Department of Mathematical Sciences
|DATE:||Thursday, October 3, 2019|
|TIME:||1:15pm – 2:15pm|
|SPEAKER:||Ruiqi Liu, IUPUI|
|TITLE:||Deep Instrument Variables Estimator|
The endogeneity issue is fundamentally important in econometrics and statistics. Many empirical applications may suffer from the omission of explanatory variables, measurement error and simultaneous causality. We propose a two-stage estimator based on deep neural network (Deep Instrument Variables Estimator) to overcome endogeneity in the linear instrument variables model.

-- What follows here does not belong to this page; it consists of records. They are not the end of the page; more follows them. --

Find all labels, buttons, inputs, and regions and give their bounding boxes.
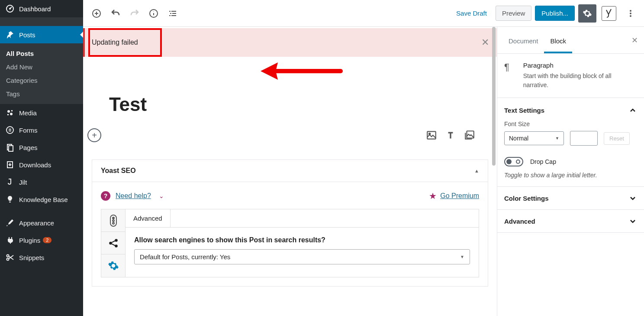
sidebar-label: Dashboard [19, 5, 51, 13]
yoast-readability-tab[interactable] [101, 209, 125, 232]
sidebar-label: Snippets [19, 254, 44, 261]
yoast-index-select[interactable]: Default for Posts, currently: Yes [134, 249, 470, 264]
plugins-badge: 2 [43, 237, 52, 243]
block-type-description: Start with the building block of all nar… [523, 72, 637, 90]
tab-block[interactable]: Block [544, 30, 572, 53]
yoast-seo-panel: Yoast SEO ▲ ? Need help? ⌄ ★ Go Premium [92, 160, 488, 287]
sidebar-item-pages[interactable]: Pages [0, 139, 83, 156]
yoast-social-tab[interactable] [101, 232, 125, 254]
sidebar-label: Downloads [19, 161, 51, 169]
svg-rect-19 [171, 15, 176, 16]
svg-point-20 [630, 10, 631, 12]
image-block-icon[interactable] [426, 130, 437, 141]
sidebar-item-plugins[interactable]: Plugins 2 [0, 231, 83, 249]
panel-close-button[interactable]: ✕ [631, 36, 638, 45]
svg-point-4 [6, 127, 13, 134]
star-icon: ★ [429, 191, 437, 201]
lightbulb-icon [5, 195, 15, 204]
sidebar-sub-add-new[interactable]: Add New [0, 60, 83, 74]
advanced-settings-header[interactable]: Advanced [497, 210, 644, 233]
block-type-title: Paragraph [523, 62, 637, 69]
jilt-icon [5, 178, 15, 186]
svg-rect-8 [9, 146, 13, 151]
text-settings-header[interactable]: Text Settings [504, 106, 637, 114]
svg-point-2 [7, 110, 10, 113]
plug-icon [5, 236, 15, 244]
drop-cap-toggle[interactable] [504, 157, 523, 166]
sidebar-item-knowledge-base[interactable]: Knowledge Base [0, 191, 83, 208]
pages-icon [5, 143, 15, 152]
undo-button[interactable] [106, 4, 125, 23]
sidebar-item-media[interactable]: Media [0, 104, 83, 121]
sidebar-sub-tags[interactable]: Tags [0, 87, 83, 101]
sidebar-sub-all-posts[interactable]: All Posts [0, 47, 83, 60]
font-size-select[interactable]: Normal [504, 131, 564, 145]
yoast-panel-header[interactable]: Yoast SEO ▲ [92, 160, 488, 182]
font-size-number-input[interactable] [570, 131, 598, 146]
yoast-button[interactable] [602, 6, 616, 21]
notice-dismiss-button[interactable]: ✕ [481, 37, 489, 48]
sidebar-label: Media [19, 109, 37, 117]
yoast-advanced-tab[interactable] [101, 254, 125, 277]
yoast-question-label: Allow search engines to show this Post i… [134, 236, 470, 244]
sidebar-label: Appearance [19, 219, 54, 227]
chevron-down-icon [628, 194, 637, 202]
editor-toolbar: Save Draft Preview Publish... [83, 0, 644, 27]
sidebar-item-appearance[interactable]: Appearance [0, 214, 83, 231]
svg-point-27 [113, 217, 114, 219]
need-help-link[interactable]: Need help? [116, 192, 151, 200]
main: Save Draft Preview Publish... Updating f… [83, 0, 644, 316]
publish-button[interactable]: Publish... [535, 6, 575, 21]
color-settings-header[interactable]: Color Settings [497, 187, 644, 210]
redo-button[interactable] [126, 4, 144, 23]
save-draft-button[interactable]: Save Draft [451, 6, 492, 20]
svg-rect-17 [172, 13, 176, 14]
sidebar-label: Plugins [19, 237, 40, 244]
forms-icon [5, 126, 15, 134]
settings-panel: Document Block ✕ ¶ Paragraph Start with … [497, 27, 644, 316]
yoast-subtab-advanced[interactable]: Advanced [125, 209, 171, 227]
notice-text: Updating failed [92, 39, 138, 46]
svg-point-3 [10, 113, 13, 115]
svg-point-21 [630, 13, 631, 14]
scissors-icon [5, 253, 15, 262]
drop-cap-label: Drop Cap [530, 158, 556, 165]
svg-rect-5 [9, 129, 11, 130]
svg-rect-6 [9, 130, 11, 131]
sidebar-item-downloads[interactable]: Downloads [0, 156, 83, 173]
sidebar-sub-categories[interactable]: Categories [0, 74, 83, 87]
settings-button[interactable] [578, 4, 596, 23]
heading-block-icon[interactable] [445, 130, 456, 141]
svg-point-30 [109, 241, 112, 244]
help-icon: ? [101, 191, 110, 201]
sidebar-item-forms[interactable]: Forms [0, 121, 83, 139]
tab-document[interactable]: Document [502, 30, 544, 53]
svg-rect-16 [170, 13, 171, 14]
chevron-down-icon: ⌄ [159, 192, 164, 199]
svg-point-1 [9, 8, 11, 10]
sidebar-item-posts[interactable]: Posts [0, 26, 83, 43]
svg-point-29 [113, 222, 114, 224]
scrollbar[interactable] [491, 27, 497, 316]
post-title-input[interactable]: Test [109, 94, 471, 115]
sidebar-item-dashboard[interactable]: Dashboard [0, 0, 83, 17]
svg-rect-15 [171, 11, 176, 12]
sidebar-label: Pages [19, 144, 38, 151]
error-notice: Updating failed ✕ [83, 28, 497, 57]
collapse-icon: ▲ [474, 168, 479, 173]
add-block-inline-button[interactable]: + [87, 128, 101, 142]
more-menu-button[interactable] [621, 4, 640, 23]
reset-button[interactable]: Reset [604, 132, 630, 145]
info-button[interactable] [145, 4, 163, 23]
go-premium-link[interactable]: Go Premium [440, 192, 479, 200]
admin-sidebar: Dashboard Posts All Posts Add New Catego… [0, 0, 83, 316]
sidebar-item-snippets[interactable]: Snippets [0, 249, 83, 266]
sidebar-submenu-posts: All Posts Add New Categories Tags [0, 43, 83, 104]
add-block-button[interactable] [87, 4, 106, 23]
preview-button[interactable]: Preview [496, 6, 531, 21]
svg-point-32 [115, 244, 118, 248]
sidebar-label: Jilt [19, 179, 27, 186]
outline-button[interactable] [164, 4, 182, 23]
gallery-block-icon[interactable] [464, 130, 475, 141]
sidebar-item-jilt[interactable]: Jilt [0, 173, 83, 191]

A critical drawback of existing methods is that when the number of instruments is large, one has to sacrifice the statistical efficiency for avoiding curse of dimensionality, or impose structural assumptions and explicitly rely on the specified structures to obtain an efficient estimator. We impose a latent structural assumption on the reduced form equation, which is more general and includes most of the popular statistical and econometric models. Based on deep neural network, we prove that our estimator can effectively capture the intrinsic structures of the reduced form equation without knowing the prior information of the structures. Moreover, we show that the proposed estimator is root-n consistent and semiparametric efficient. Simulation studies on synthetic data confirm the validity of our theoretical results.